Such performance goals may be adjusted to exclude any one or more of:

 

   

extraordinary items;

 

   

gains or losses on the dispositions of discontinued operations;

 

   

the cumulative effects of changes in accounting principles;

 

   

the writedown of any asset; and

 

   

charges for restructuring and rationalization programs.

These performance goals may vary by participant and be different for different awards, be particular to a participant or department, business, subsidiary or other unit in which the participant works, and may cover any period specified by the Compensation Committee. These goals will, however, be set by the Compensation Committee within the time period prescribed by, and will otherwise comply with the requirements of, Section 162(m) of the Code.

Transferability of Awards

In general, awards may not be sold, assigned, transferred, pledged or otherwise encumbered by the person to whom they are granted, either voluntarily or by operation of law, except by will or the laws of descent and distribution or, other than in the case of an incentive stock option, pursuant to a qualified domestic relations order. During the life of the participant, awards are exercisable only by the participant. With the consent of our board of directors, a participant can transfer an award without payment to an immediate family member, family trust, or certain other related entities to the extent the rules under Form S-8 would cover the transferee.

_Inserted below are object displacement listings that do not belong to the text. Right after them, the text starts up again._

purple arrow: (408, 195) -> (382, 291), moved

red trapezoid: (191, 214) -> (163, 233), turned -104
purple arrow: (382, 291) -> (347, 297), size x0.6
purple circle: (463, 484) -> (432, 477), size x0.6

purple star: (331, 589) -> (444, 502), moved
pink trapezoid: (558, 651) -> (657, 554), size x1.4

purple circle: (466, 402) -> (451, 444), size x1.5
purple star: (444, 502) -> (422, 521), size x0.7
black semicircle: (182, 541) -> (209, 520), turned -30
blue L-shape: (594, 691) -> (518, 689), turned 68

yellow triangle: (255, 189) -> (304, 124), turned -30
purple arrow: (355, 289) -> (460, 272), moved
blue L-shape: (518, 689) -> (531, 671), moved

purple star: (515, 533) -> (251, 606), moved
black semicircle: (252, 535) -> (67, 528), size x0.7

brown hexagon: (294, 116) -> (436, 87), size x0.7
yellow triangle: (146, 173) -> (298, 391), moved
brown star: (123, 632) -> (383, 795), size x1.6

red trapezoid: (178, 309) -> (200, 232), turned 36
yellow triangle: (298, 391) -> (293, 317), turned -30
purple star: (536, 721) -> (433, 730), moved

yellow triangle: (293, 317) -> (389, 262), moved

Eligibility to Receive Awards

Employees, officers, directors, consultants and advisors of our company and its subsidiaries, and of other business ventures in which we have a controlling interest, are eligible to be granted awards under the 2010 Plan. Under present law, however, incentive stock options may only be granted to employees of Infinity Pharmaceuticals, Inc. and its subsidiaries.

The maximum number of shares with respect to which awards may be granted to any participant under the 2010 Plan may not exceed 1,000,000 shares per calendar. For purposes of this limit, the combination of a stock option in tandem with SAR is treated as a single award.

Administration

The 2010 Plan is administered by our board of directors, which has the authority to adopt, amend and repeal the administrative rules, guidelines and practices relating to the 2010 Plan and to interpret the provisions of the 2010 Plan. Pursuant to the terms of the 2010 Plan, our board of directors may delegate authority under the 2010 Plan to one or more committees or subcommittees of the board, and it has authorized the Compensation Committee to administer certain aspects of the 2010 Plan, including the granting of options to executive officers. In addition, our board of directors may authorize one or more of our officers to grant stock options to eligible participants other than our executive officers, subject to limitations set by the Compensation Committee. Our Chief Executive Officer and President, Adelene Q. Perkins, has been authorized to grant such stock options.

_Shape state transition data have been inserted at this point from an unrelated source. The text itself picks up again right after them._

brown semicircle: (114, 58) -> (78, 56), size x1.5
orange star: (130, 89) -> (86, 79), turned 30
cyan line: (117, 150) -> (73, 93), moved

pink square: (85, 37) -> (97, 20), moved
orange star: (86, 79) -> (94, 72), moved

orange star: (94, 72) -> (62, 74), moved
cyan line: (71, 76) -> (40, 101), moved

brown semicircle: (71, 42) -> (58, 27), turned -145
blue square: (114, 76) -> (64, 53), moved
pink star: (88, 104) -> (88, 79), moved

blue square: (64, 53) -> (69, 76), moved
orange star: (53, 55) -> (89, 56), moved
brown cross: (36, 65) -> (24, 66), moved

Subject to any applicable limitations contained in the 2010 Plan, our board of directors, the Compensation Committee, or any other committee to which the board delegates authority, as the case may be, selects the recipients of awards and determines:

 

   

the number of shares of our common stock covered by options and the dates upon which such options become exercisable;

 

   

the exercise price of stock options (which may not be less than 100% of fair market value of our common stock on the date of grant);

 

   

the duration of stock options (which may not exceed 10 years); and

 

   

the number of shares of our common stock subject to any SAR, restricted stock award, RSU or other stock-based awards and the terms and conditions of such awards, including conditions for repurchase, issue price and repurchase price.

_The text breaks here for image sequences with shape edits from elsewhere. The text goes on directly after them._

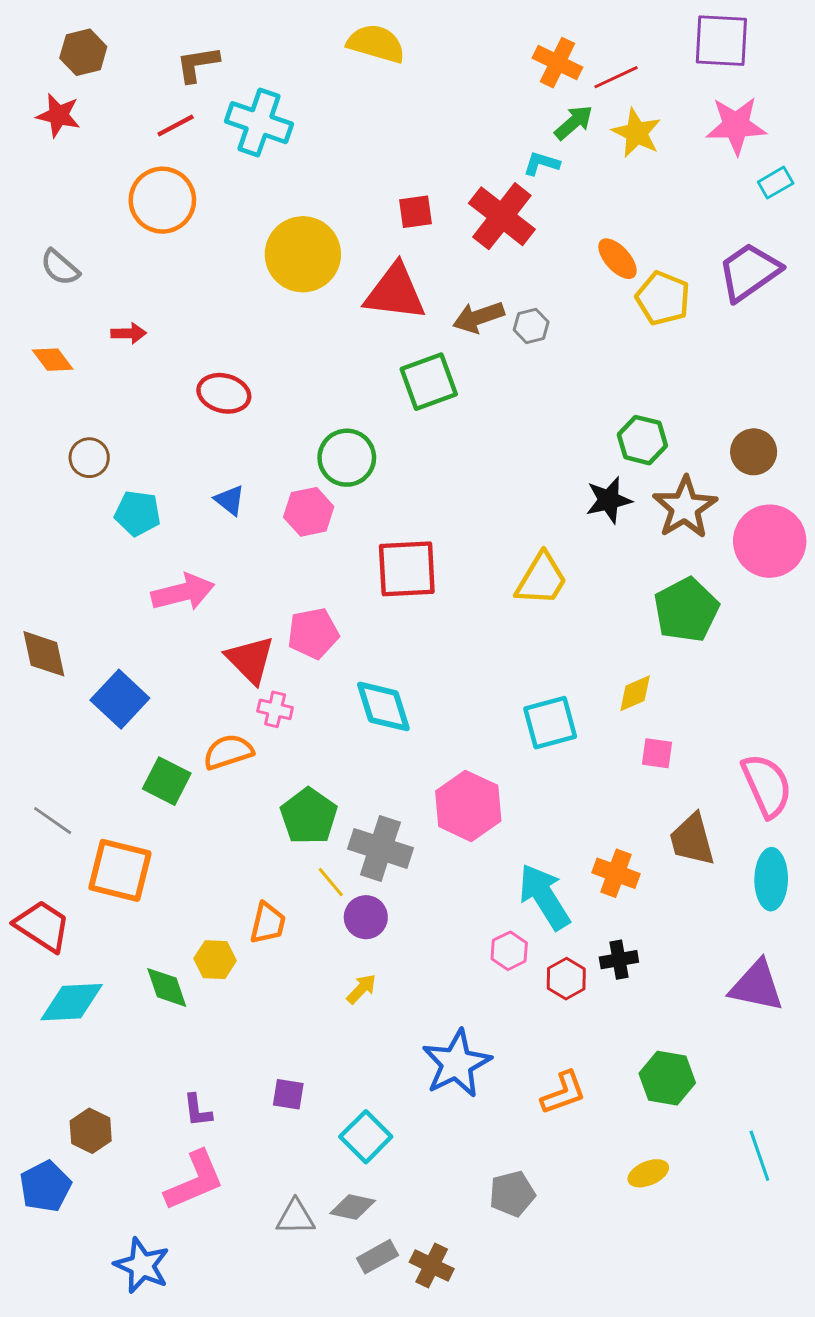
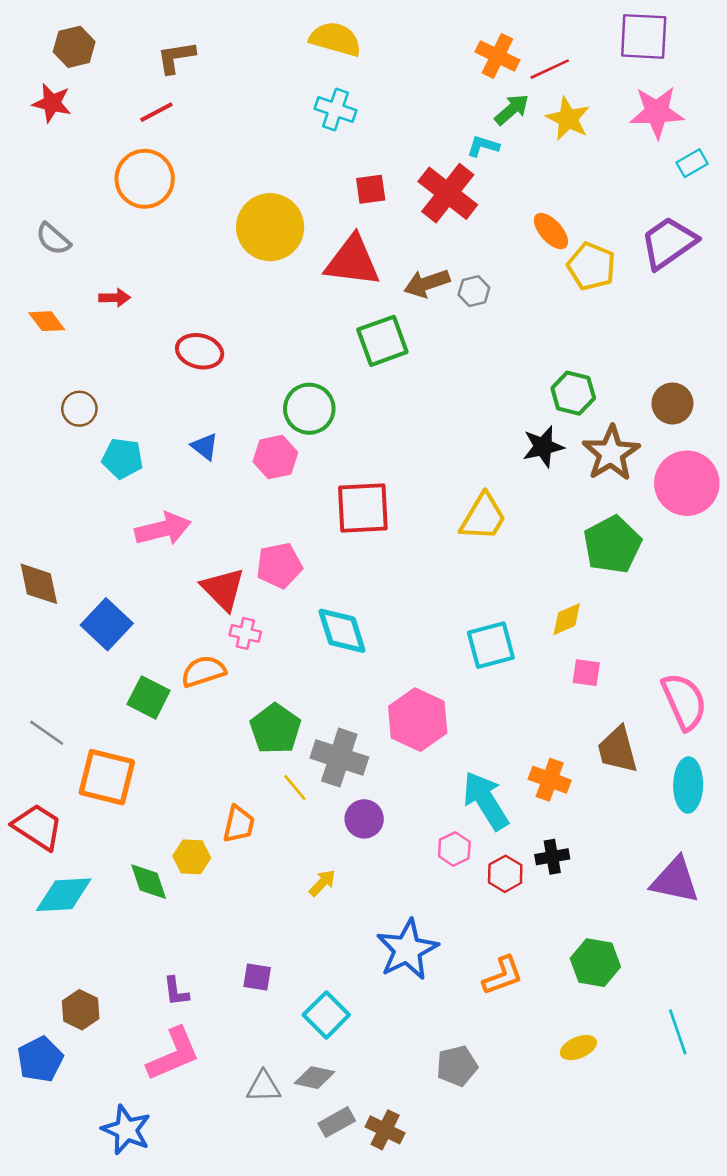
cyan cross: (259, 123) -> (335, 110), moved, size x0.7
purple circle: (366, 917) -> (364, 819), moved

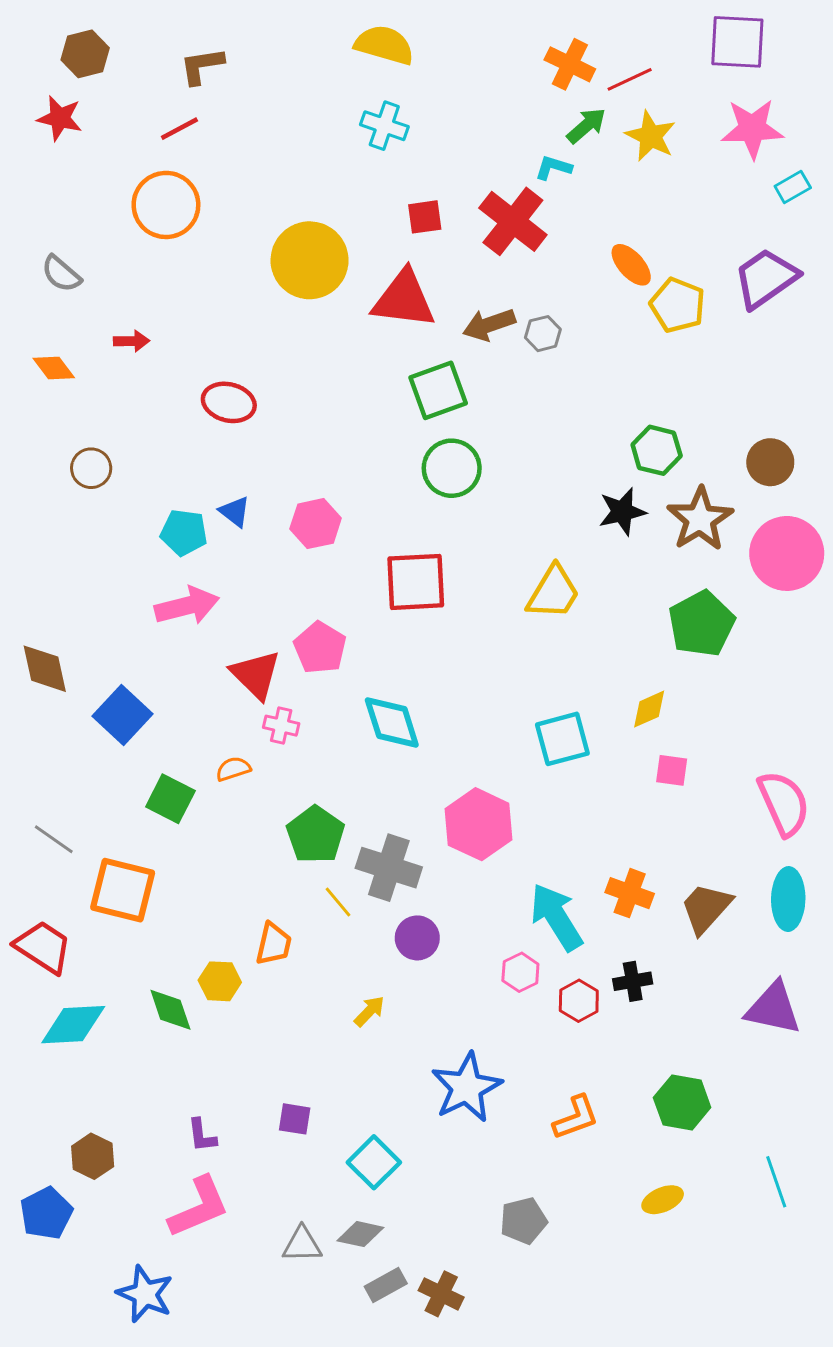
green circle: (309, 409) -> (452, 468), moved
cyan pentagon: (122, 458) -> (184, 533), moved
pink pentagon: (279, 565) -> (320, 648), turned -30
orange semicircle: (203, 671) -> (233, 769), size x0.7
brown trapezoid: (618, 750) -> (706, 908), moved, turned 57

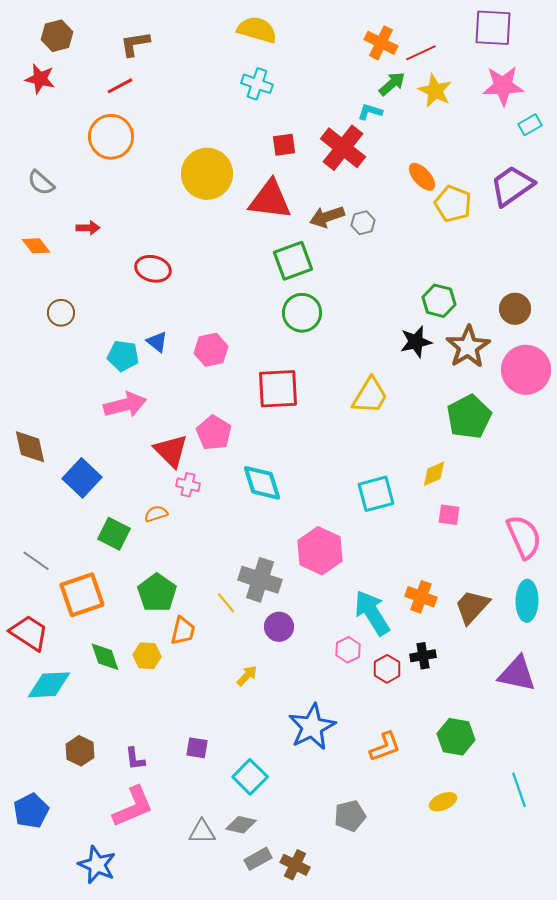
green pentagon: (316, 835) -> (157, 593), moved
orange square: (123, 890) -> (82, 595), turned -33
green diamond: (170, 1010) -> (105, 657), moved
brown hexagon: (93, 1156) -> (80, 751), moved

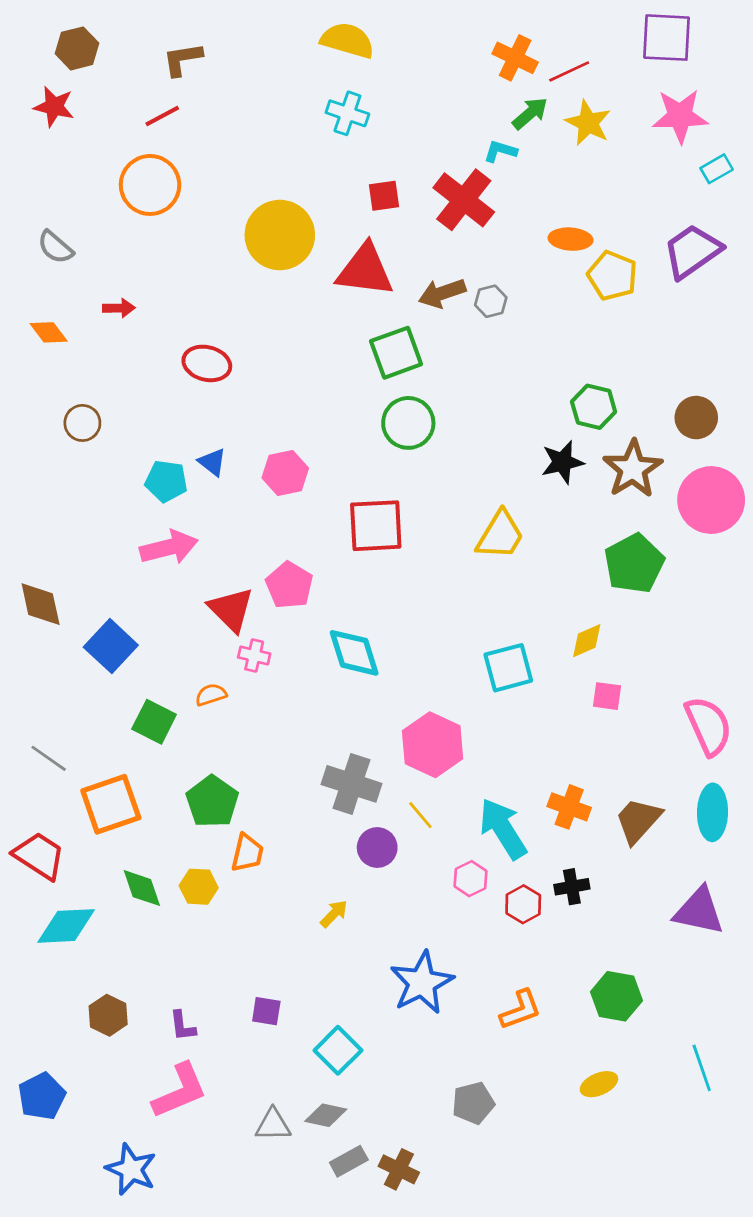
orange ellipse: (422, 177) -> (571, 239), turned -44
yellow line: (226, 603) -> (420, 815), moved

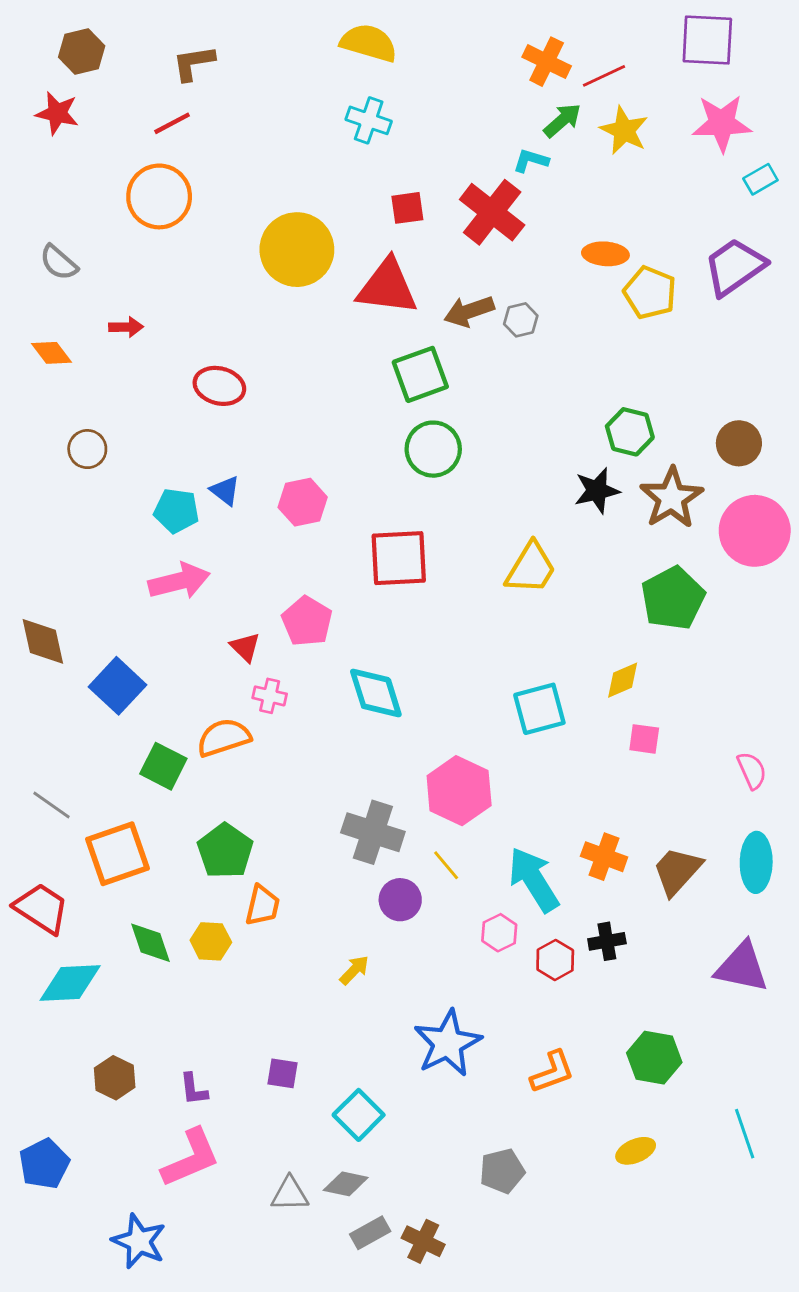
red triangle: (231, 610) -> (245, 647), size x0.6
orange semicircle: (211, 695) -> (224, 738), size x1.6
pink semicircle: (708, 726) -> (752, 771), size x0.6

Our board of directors is required to make appropriate adjustments in connection with the 2010 Plan and any outstanding awards to reflect stock splits, stock dividends, recapitalizations, spin-offs and other similar changes in capitalization. The 2010 Plan also contains provisions addressing the consequences of any “Reorganization Event”, which is defined as:

 

   

any merger or consolidation of our company with or into another entity, as a result of which all of our common stock is converted into or exchanged for the right to receive cash, securities or other property, or is cancelled;

 

   

any transfer or disposition of all of our common stock for cash, securities or other property pursuant to a share exchange or other transaction; or

 

   

any liquidation or dissolution of our company.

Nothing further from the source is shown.